Great technical acumen, lousy people skills
In the social sciences, where people study technology adoption for a living, this perspective is hardly new. The initial assumption of "diffusion" research mirrored the assumptions of the tech industry today: technology equals value, so there must be a problem with anyone rejecting that value. This "better living through technology" philosophy ran afoul of too many real-world counter-examples to ignore.

In one famous study, the researcher was faced with the conundrum of why Egyptians continued consuming polluted canal water when cleaner drinking water became available. Familiar ways of encouraging technology adoption, such as awareness campaigns that marketed the benefits of the new water resources, were not working. The problem wasn't the marketing messages, but the idea that marketing alone was going to do the trick. Many other obstacles existed to adoption of the clean water alternative. Some were basic technical problems, such as defects in the pumping equipment. Other barriers required people savvy, not an engineering degree, to overcome. Because of their religious obligations as Muslims, many villagers were using their allotment of clean water to wash themselves before their daily prayers. And that's only a small sample of the obstacles to what seemed like an obvious decision to use clean water instead of polluted water.

I had a similar moment of insight as a product manager when I visited a customer, Salve Regina University, and attended one of their internal training sessions about our product. The trainer described only a handful of capabilities, sticking closely to use cases that were familiar to them. When he discussed optional ways to address the same tasks, using additional features in the product, the audience got bored and impatient. Someday, these users might be interested in the newer features, but for now, they were just mental detritus.

When invited to tell the group about the new version of our product, I kept my comments extremely brief. Options equal complexity, so jabbering about all the great new things in the next release would have undermined the value of the product. The more complexity I described, the less likely they would have been to use the product at any level, which would have been a completely rational decision. If I hadn't seen the training session, I would have launched into the usual spiel about the amazing capabilities of the new product, on the assumption that the more features I described, the more valuable the product would seem.

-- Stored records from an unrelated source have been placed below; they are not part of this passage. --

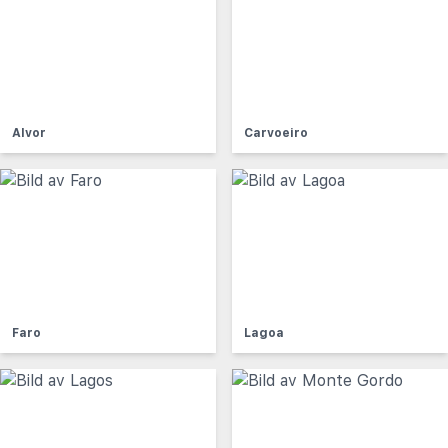
Alvor
Carvoeiro
Faro
Lagoa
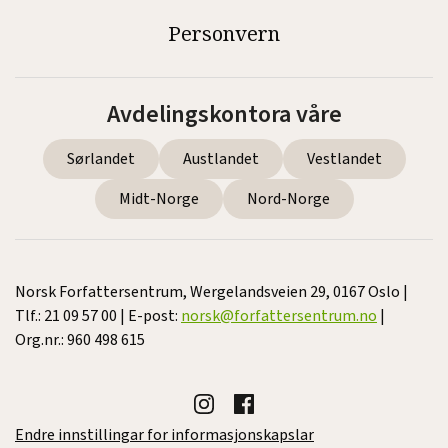
Personvern
Avdelingskontora våre
Sørlandet
Austlandet
Vestlandet
Midt-Norge
Nord-Norge
Norsk Forfattersentrum, Wergelandsveien 29, 0167 Oslo |
Tlf.: 21 09 57 00 | E-post:
norsk@forfattersentrum.no
|
Org.nr.: 960 498 615
Endre innstillingar for informasjonskapslar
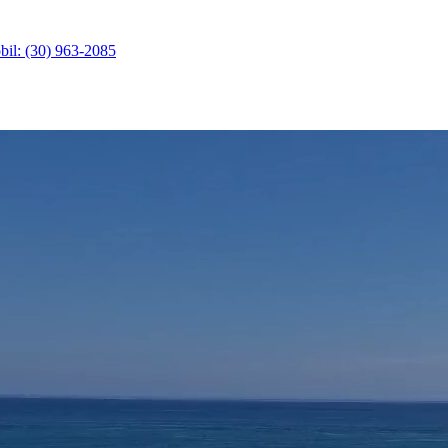
il: (30) 963-2085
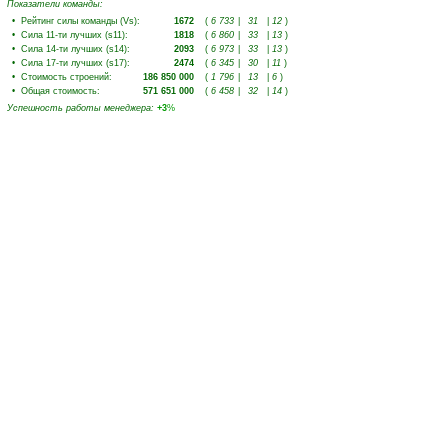
Показатели команды:
•
Рейтинг силы команды (Vs)
:
1672
(
6 733
|
31
|
12
)
•
Сила 11-ти лучших (s11)
:
1818
(
6 860
|
33
|
13
)
•
Сила 14-ти лучших (s14)
:
2093
(
6 973
|
33
|
13
)
•
Сила 17-ти лучших (s17)
:
2474
(
6 345
|
30
|
11
)
•
Стоимость строений
:
186 850 000
(
1 796
|
13
|
6
)
•
Общая стоимость
:
571 651 000
(
6 458
|
32
|
14
)
Успешность работы менеджера
:
+3
%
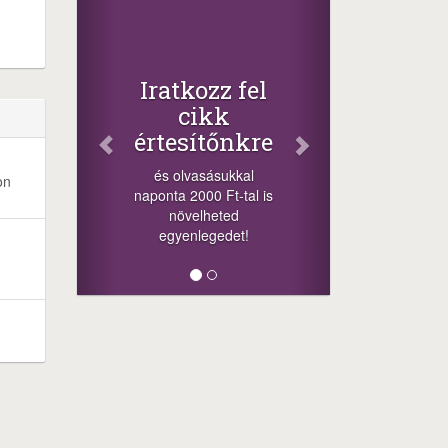
Iratkozz fel
cikk
értesítőnkre
és olvasásukkal
on
naponta 2000 Ft-tal is
növelheted
egyenlegedet!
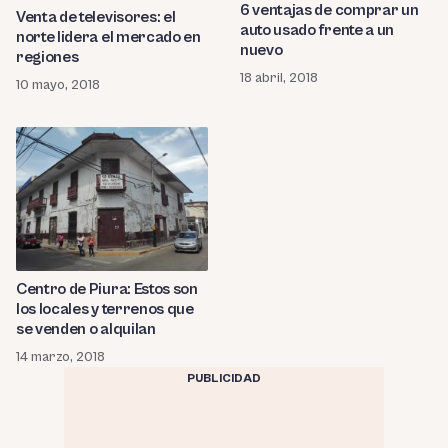
6 ventajas de comprar un
Venta de televisores: el
auto usado frente a un
norte lidera el mercado en
nuevo
regiones
18 abril, 2018
10 mayo, 2018
Centro de Piura: Estos son
los locales y terrenos que
se venden o alquilan
14 marzo, 2018
PUBLICIDAD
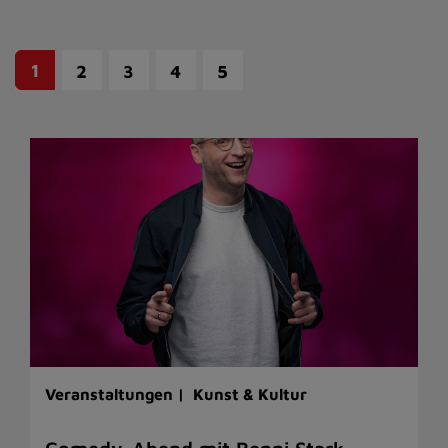
1
2
3
4
5
Veranstaltungen |
Kunst & Kultur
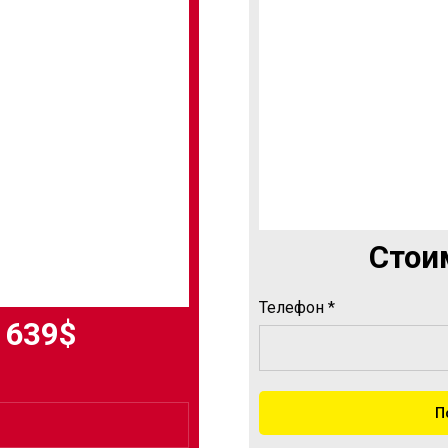
Стоим
Телефон *
 639$
П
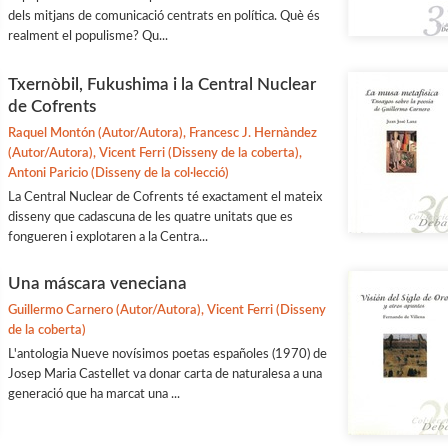
dels mitjans de comunicació centrats en política. Què és
realment el populisme? Qu...
Txernòbil, Fukushima i la Central Nuclear
de Cofrents
Raquel Montón (Autor/Autora), Francesc J. Hernàndez
(Autor/Autora), Vicent Ferri (Disseny de la coberta),
Antoni Paricio (Disseny de la col·lecció)
La Central Nuclear de Cofrents té exactament el mateix
disseny que cadascuna de les quatre unitats que es
fongueren i explotaren a la Centra...
Una máscara veneciana
Guillermo Carnero (Autor/Autora), Vicent Ferri (Disseny
de la coberta)
L'antologia Nueve novísimos poetas españoles (1970) de
Josep Maria Castellet va donar carta de naturalesa a una
generació que ha marcat una ...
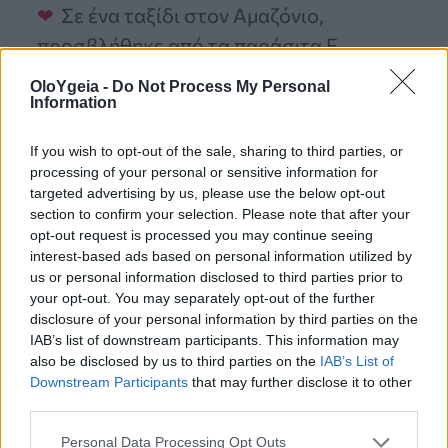
Σε ένα ταξίδι στον Αμαζόνιο,
προσβλήθηκε από τα παράσιτα E.
histolytica και giardia.
OloYgeia -
Do Not Process My Personal
Information
Μετά τη μόλυνση, τα
If you wish to opt-out of the sale, sharing to third parties, or
συμπτώματα της πολλαπλής
processing of your personal or sensitive information for
σκλήρυνσης του Hovde
targeted advertising by us, please use the below opt-out
βελτιώθηκαν δραματικά.
section to confirm your selection. Please note that after your
opt-out request is processed you may continue seeing
interest-based ads based on personal information utilized by
Η έρευνα υποδηλώνει ότι
us or personal information disclosed to third parties prior to
ορισμένα παράσιτα μπορούν να
your opt-out. You may separately opt-out of the further
disclosure of your personal information by third parties on the
ρυθμίσουν το ανοσοποιητικό
IAB’s list of downstream participants. This information may
σύστημα και να ανακουφίσουν τα
also be disclosed by us to third parties on the
IAB’s List of
συμπτώματα της πολλαπλής
Downstream Participants
that may further disclose it to other
third parties.
σκλήρυνσης.
Personal Data Processing Opt Outs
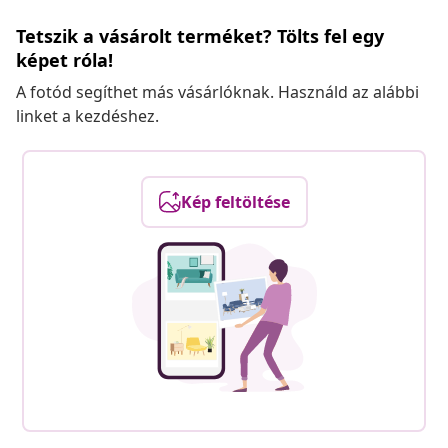
Tetszik a vásárolt terméket? Tölts fel egy
képet róla!
A fotód segíthet más vásárlóknak. Használd az alábbi
linket a kezdéshez.
Kép feltöltése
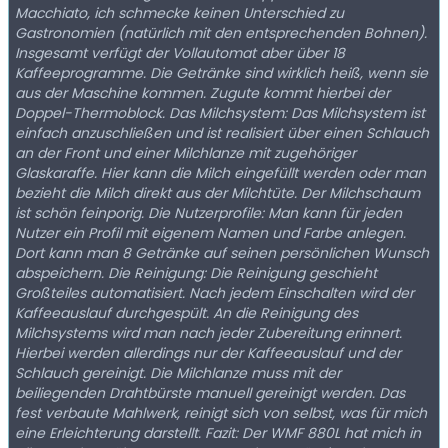
Macchiato, ich schmecke keinen Unterschied zu
Gastronomien (natürlich mit den entsprechenden Bohnen).
Insgesamt verfügt der Vollautomat aber über 18
Kaffeeprogramme. Die Getränke sind wirklich heiß, wenn sie
aus der Maschine kommen. Zugute kommt hierbei der
Doppel-Thermoblock. Das Milchsystem: Das Milchsystem ist
einfach anzuschließen und ist realisiert über einen Schlauch
an der Front und einer Milchlanze mit zugehöriger
Glaskaraffe. Hier kann die Milch eingefüllt werden oder man
bezieht die Milch direkt aus der Milchtüte. Der Milchschaum
ist schön feinporig. Die Nutzerprofile: Man kann für jeden
Nutzer ein Profil mit eigenem Namen und Farbe anlegen.
Dort kann man 8 Getränke auf seinen persönlichen Wunsch
abspeichern. Die Reinigung: Die Reinigung geschieht
Großteiles automatisiert. Nach jedem Einschalten wird der
Kaffeeauslauf durchgespült. An die Reinigung des
Milchsystems wird man nach jeder Zubereitung erinnert.
Hierbei werden allerdings nur der Kaffeeauslauf und der
Schlauch gereinigt. Die Milchlanze muss mit der
beiliegenden Drahtbürste manuell gereinigt werden. Das
fest verbaute Mahlwerk, reinigt sich von selbst, was für mich
eine Erleichterung darstellt. Fazit: Der WMF 880L hat mich in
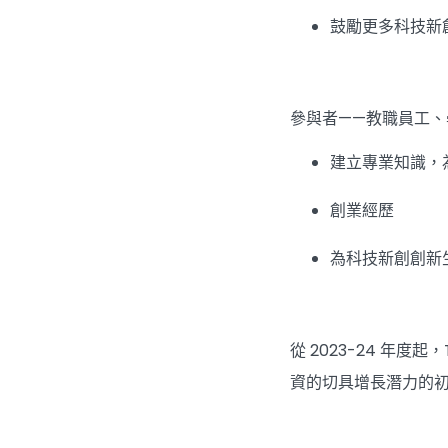
鼓勵更多科技新
參與者——教職員工
建立專業知識，
創業經歷
為科技新創創新
從 2023-24 年度起
資的切具增長潛力的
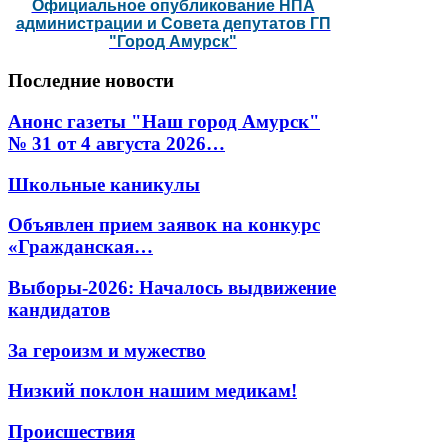
Официальное опубликование НПА
администрации и Совета депутатов ГП
"Город Амурск"
Последние
новости
Анонс газеты "Наш город Амурск"
№ 31 от 4 августа 2026…
Школьные каникулы
Объявлен прием заявок на конкурс
«Гражданская…
Выборы-2026: Началось выдвижение
кандидатов
За героизм и мужество
Низкий поклон нашим медикам!
Происшествия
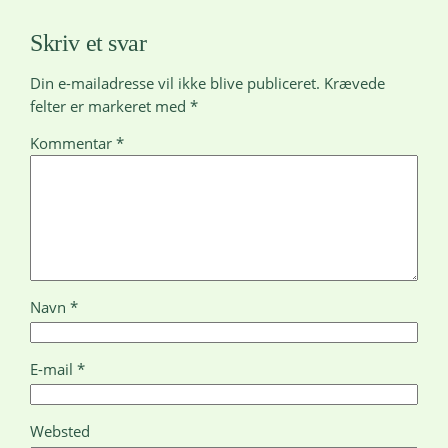
Skriv et svar
Din e-mailadresse vil ikke blive publiceret.
Krævede
felter er markeret med
*
Kommentar
*
Navn
*
E-mail
*
Websted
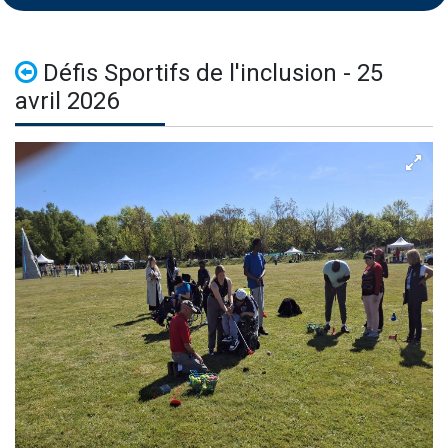
Défis Sportifs de l'inclusion - 25
avril 2026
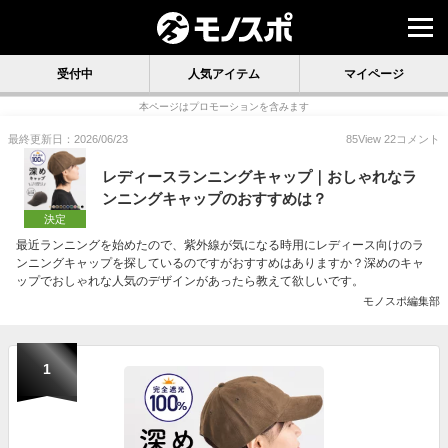
受付中
人気アイテム
マイページ
本ページはプロモーションを含みます
最終更新日：2026/06/23
85
View
22
コメント
レディースランニングキャップ｜おしゃれなラ
ンニングキャップのおすすめは？
決定
最近ランニングを始めたので、紫外線が気になる時用にレディース向けのラ
ンニングキャップを探しているのですがおすすめはありますか？深めのキャ
ップでおしゃれな人気のデザインがあったら教えて欲しいです。
モノスポ編集部
1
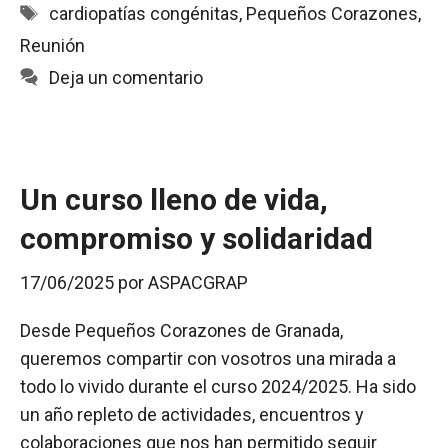
e
t
i
n
p
Etiquetas
cardiopatías congénitas
,
Pequeños Corazones
,
b
s
l
t
a
Reunión
o
A
r
o
p
t
Deja un comentario
k
p
i
r
Un curso lleno de vida,
compromiso y solidaridad
17/06/2025
por
ASPACGRAP
Desde Pequeños Corazones de Granada,
queremos compartir con vosotros una mirada a
todo lo vivido durante el curso 2024/2025. Ha sido
un año repleto de actividades, encuentros y
colaboraciones que nos han permitido seguir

Man bites dog, then throws away iPhone
We see similar examples of user rejection all the time. We sometimes take it seriously, but we also overlook it, or treat the incident as another item from the "News of the Weird" feed, alongside the image of the Virgin Mary reportedly appearing on a microwave pizza. Here are some examples of seemingly bizarre technology rejection that you might have missed:

In some cases, the puzzle is easy to solve. For instance, many British engineering firms block access to social networking sites. Other cases are harder to unravel, such as the continued dominance of discussion forums, the Ur-social media that gets almost no attention these days. In all cases, assume the rationality of the users first, instead of treating them as an object on which much smarter people like yourself need to work their will.